Bunny Christie would have become a fine artist, but the theatre design course at Central St Martin’s College of Art and Design looked like a lot more fun.
‘It can’t have been the money because nobody in their right mind goes into the theatre to make money. But I liked the idea of working with lots of like-minded people towards a common goal,’ says Christie.
Unusually for anyone working in this field, Christie manages to combine a thriving career – her stunning sets for Baby Doll are now on show at the Albery Theatre in London’s West End – with being a mother to two young children. ‘I certainly take on less work than I used to because having kids means you’re not 100 per cent focused on your career,’ she says. ‘I’ve had to turn things down if the timing isn’t right or they don’t feel right for me.’
Christie was first introduced to theatre at the estimable Glasgow Citizens, under the artistic direction of Philip Prowse.
‘Everything he did was fantastic. Indirectly he taught me what can be done with theatre design.’
In the past two decades she has worked at the National Theatre (Dealer’s Choice, War and Peace), the Royal Shakespeare Company (Happy End, The Devil Is An Ass), the Royal Court, the Globe, the Old Vic and the Glasgow Tron.
Currently, it is her partnership with director Lucy Bailey, first on As You Like It, and now on Baby Doll, that is keeping Christie busy.

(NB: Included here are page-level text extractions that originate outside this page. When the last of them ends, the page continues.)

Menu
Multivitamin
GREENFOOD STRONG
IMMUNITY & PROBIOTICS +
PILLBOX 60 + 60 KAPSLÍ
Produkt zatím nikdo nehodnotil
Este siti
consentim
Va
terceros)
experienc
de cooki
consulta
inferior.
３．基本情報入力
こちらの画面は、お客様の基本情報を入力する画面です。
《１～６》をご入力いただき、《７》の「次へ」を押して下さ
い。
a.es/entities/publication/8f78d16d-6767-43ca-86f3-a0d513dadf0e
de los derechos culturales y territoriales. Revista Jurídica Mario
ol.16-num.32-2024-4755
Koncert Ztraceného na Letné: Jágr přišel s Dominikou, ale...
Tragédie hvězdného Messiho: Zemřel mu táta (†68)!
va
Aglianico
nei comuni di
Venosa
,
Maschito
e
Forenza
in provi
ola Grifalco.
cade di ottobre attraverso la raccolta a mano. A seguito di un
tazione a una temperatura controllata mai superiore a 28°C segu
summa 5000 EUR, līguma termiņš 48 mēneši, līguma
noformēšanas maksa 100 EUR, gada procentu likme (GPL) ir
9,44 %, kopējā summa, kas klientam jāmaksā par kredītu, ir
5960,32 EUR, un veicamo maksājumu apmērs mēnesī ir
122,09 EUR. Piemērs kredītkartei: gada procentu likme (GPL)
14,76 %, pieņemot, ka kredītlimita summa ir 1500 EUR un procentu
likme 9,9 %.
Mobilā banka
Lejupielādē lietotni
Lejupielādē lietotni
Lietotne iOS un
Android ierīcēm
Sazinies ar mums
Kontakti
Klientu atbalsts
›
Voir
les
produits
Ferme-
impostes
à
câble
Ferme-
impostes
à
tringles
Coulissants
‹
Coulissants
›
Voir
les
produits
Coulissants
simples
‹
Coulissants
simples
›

‘Your relationship with the director is crucial, which is why you come across so many director/ designer teams. With Bailey I felt immediately that we talked the same visual language, and liked the same imagery,’ she says.
‘We didn’t set out to make Baby Doll look like the movie, but in the early stages we talked a lot in filmic terms. I wanted the feeling you get when you walk down a residential street at night and fleetingly peer into somebody’s front room… a kind of Peeping Tom thing.’
In the play’s domestic scenes, the audience is sexily teased into private worlds using a clever peepshow device. But there is also a vast cotton mill set that filled the huge stages at Birmingham Rep and the National’s Lyttelton Theatre.
‘Each time it has moved on, the show has got smaller. Now there isn’t even enough room to move the sets to the side of the stage. We’ve had to rebuild a lot of it so that it can be lifted above the stage. But it’s a small price to pay for having a show in the West End,’ she says.